(Task statement):
Leaving out all images, return the entries below exactly.

(Supplied information):
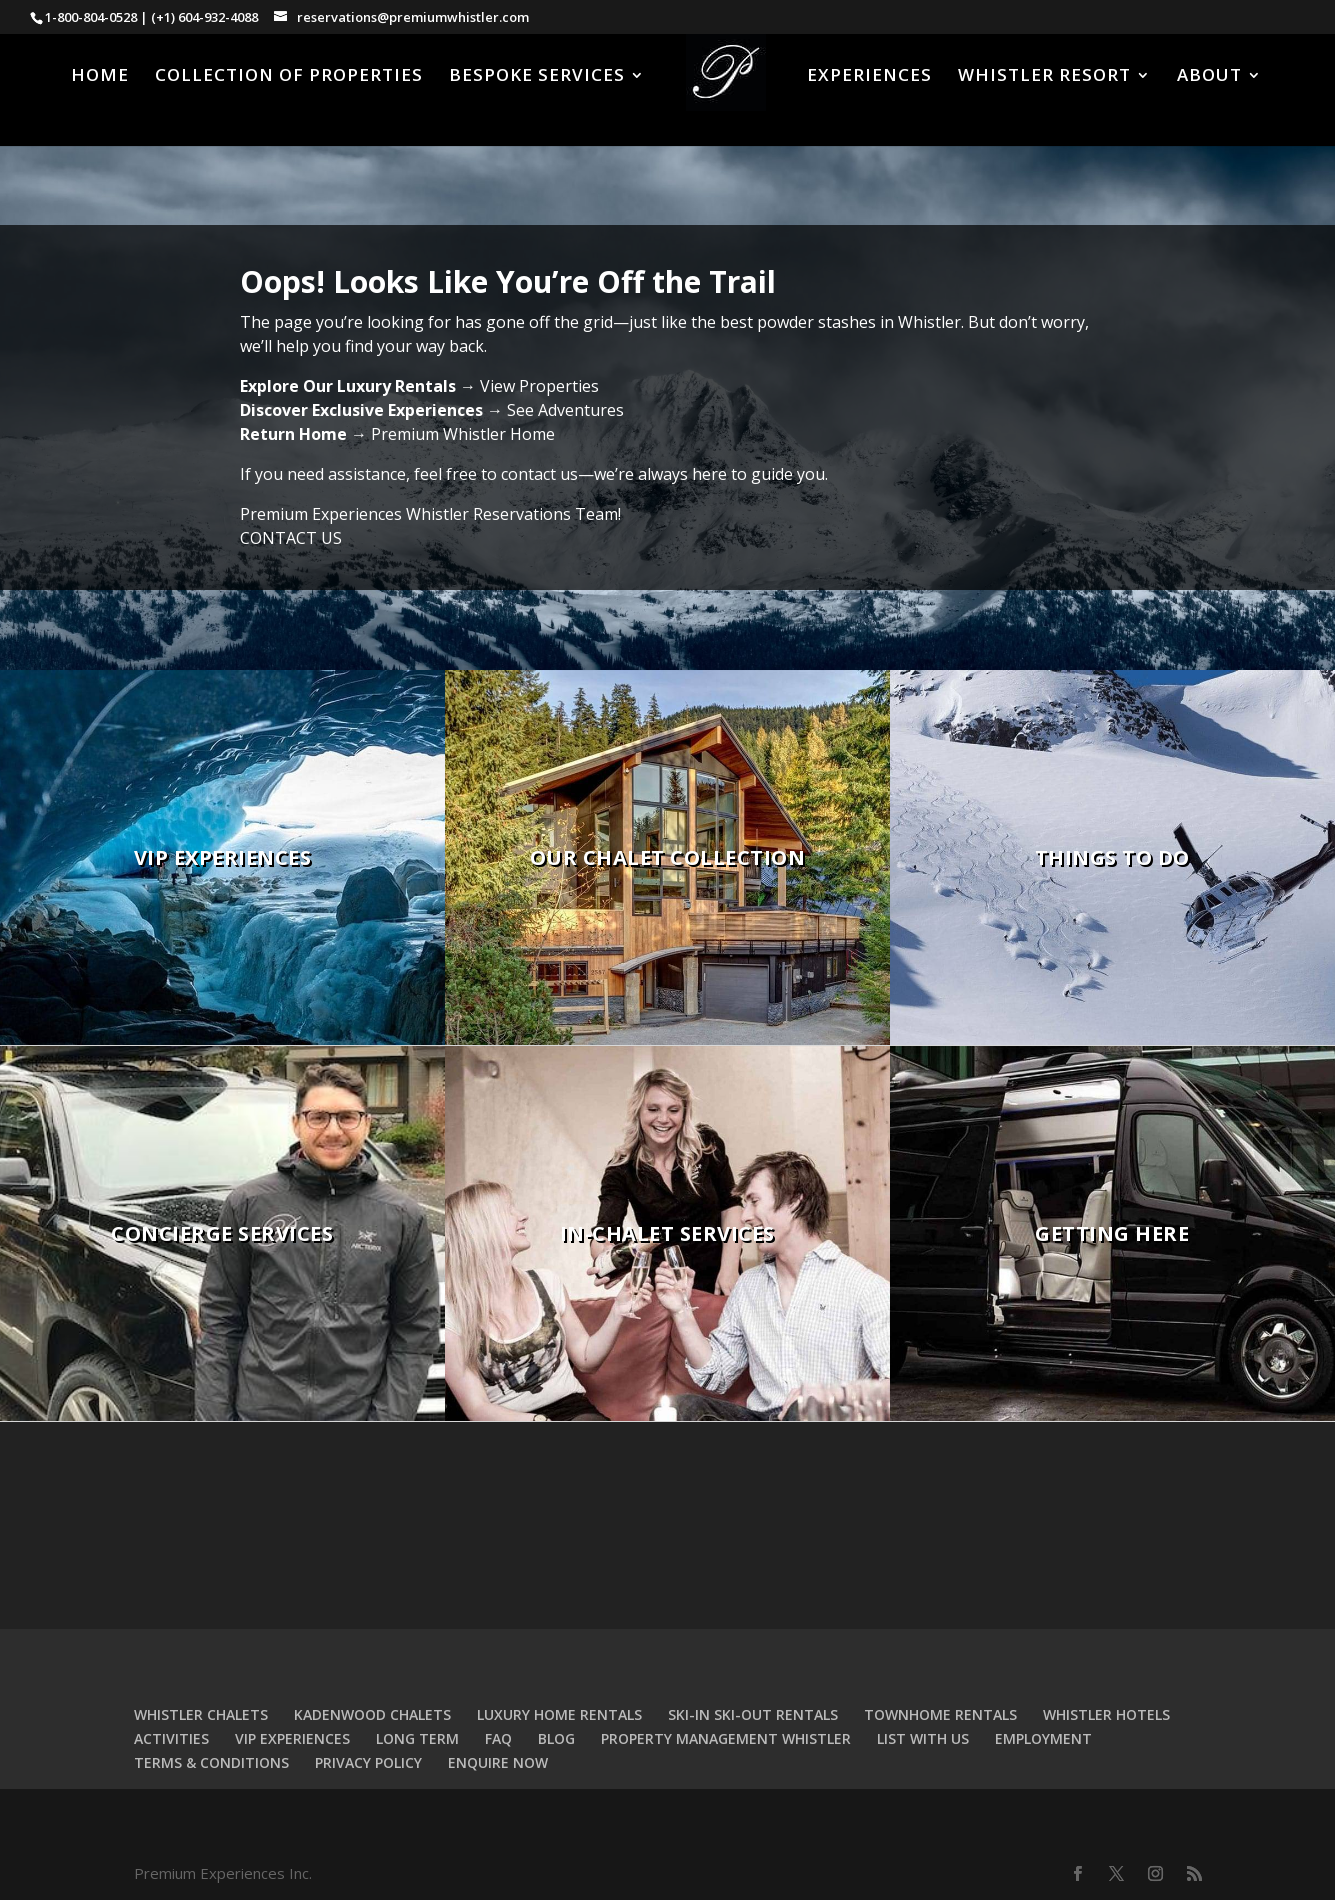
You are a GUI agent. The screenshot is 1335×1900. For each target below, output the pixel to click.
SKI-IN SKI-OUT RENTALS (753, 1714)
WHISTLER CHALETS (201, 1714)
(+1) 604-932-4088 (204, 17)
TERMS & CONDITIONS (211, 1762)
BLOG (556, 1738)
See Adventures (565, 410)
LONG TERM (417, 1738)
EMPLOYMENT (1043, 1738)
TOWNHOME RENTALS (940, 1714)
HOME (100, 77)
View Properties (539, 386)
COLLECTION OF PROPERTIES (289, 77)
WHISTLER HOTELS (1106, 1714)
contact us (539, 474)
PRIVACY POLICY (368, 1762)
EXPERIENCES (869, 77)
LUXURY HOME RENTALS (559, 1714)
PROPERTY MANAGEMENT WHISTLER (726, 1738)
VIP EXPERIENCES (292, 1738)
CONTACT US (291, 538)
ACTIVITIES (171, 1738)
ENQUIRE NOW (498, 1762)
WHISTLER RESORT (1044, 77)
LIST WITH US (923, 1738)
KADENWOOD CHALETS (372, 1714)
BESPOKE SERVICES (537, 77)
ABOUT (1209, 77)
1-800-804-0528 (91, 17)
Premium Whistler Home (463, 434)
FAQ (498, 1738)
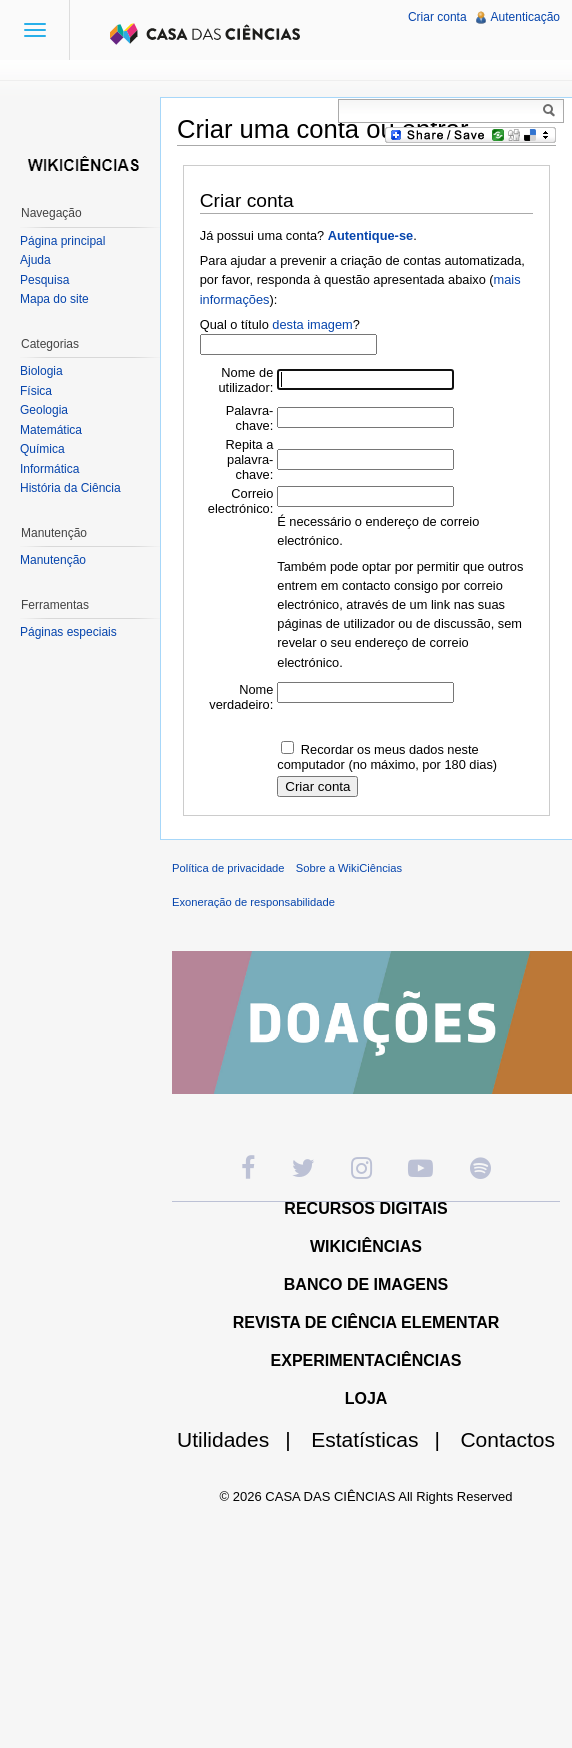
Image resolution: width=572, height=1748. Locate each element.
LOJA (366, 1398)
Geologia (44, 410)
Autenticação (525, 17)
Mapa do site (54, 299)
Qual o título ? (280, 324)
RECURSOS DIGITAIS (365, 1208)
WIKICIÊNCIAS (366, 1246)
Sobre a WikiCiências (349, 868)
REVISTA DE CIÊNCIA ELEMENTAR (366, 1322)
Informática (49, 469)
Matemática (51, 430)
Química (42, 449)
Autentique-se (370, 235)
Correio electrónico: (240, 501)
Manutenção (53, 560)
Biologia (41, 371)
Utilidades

(Output of the task):
You are a GUI agent. The screenshot is 1335×1900. For each target below, output the pixel to click.
SKI-IN SKI-OUT RENTALS (753, 1714)
WHISTLER CHALETS (201, 1714)
(+1) 604-932-4088 (204, 17)
TERMS & CONDITIONS (211, 1762)
BLOG (556, 1738)
See Adventures (565, 410)
LONG TERM (417, 1738)
EMPLOYMENT (1043, 1738)
TOWNHOME RENTALS (940, 1714)
HOME (100, 77)
View Properties (539, 386)
COLLECTION OF PROPERTIES (289, 77)
WHISTLER HOTELS (1106, 1714)
contact us (539, 474)
PRIVACY POLICY (368, 1762)
EXPERIENCES (869, 77)
LUXURY HOME RENTALS (559, 1714)
PROPERTY MANAGEMENT WHISTLER (726, 1738)
VIP EXPERIENCES (292, 1738)
CONTACT US (291, 538)
ACTIVITIES (171, 1738)
ENQUIRE NOW (498, 1762)
WHISTLER RESORT (1044, 77)
LIST WITH US (923, 1738)
KADENWOOD CHALETS (372, 1714)
BESPOKE SERVICES (537, 77)
ABOUT (1209, 77)
1-800-804-0528 (91, 17)
Premium Whistler Home (463, 434)
FAQ (498, 1738)
Image resolution: width=572, height=1748. Locate each element.
LOJA (366, 1398)
Geologia (44, 410)
Autenticação (525, 17)
Mapa do site (54, 299)
Qual o título ? (280, 324)
RECURSOS DIGITAIS (365, 1208)
WIKICIÊNCIAS (366, 1246)
Sobre a WikiCiências (349, 868)
REVISTA DE CIÊNCIA ELEMENTAR (366, 1322)
Informática (49, 469)
Matemática (51, 430)
Química (42, 449)
Autentique-se (370, 235)
Correio electrónico: (240, 501)
Manutenção (53, 560)
Biologia (41, 371)
Utilidades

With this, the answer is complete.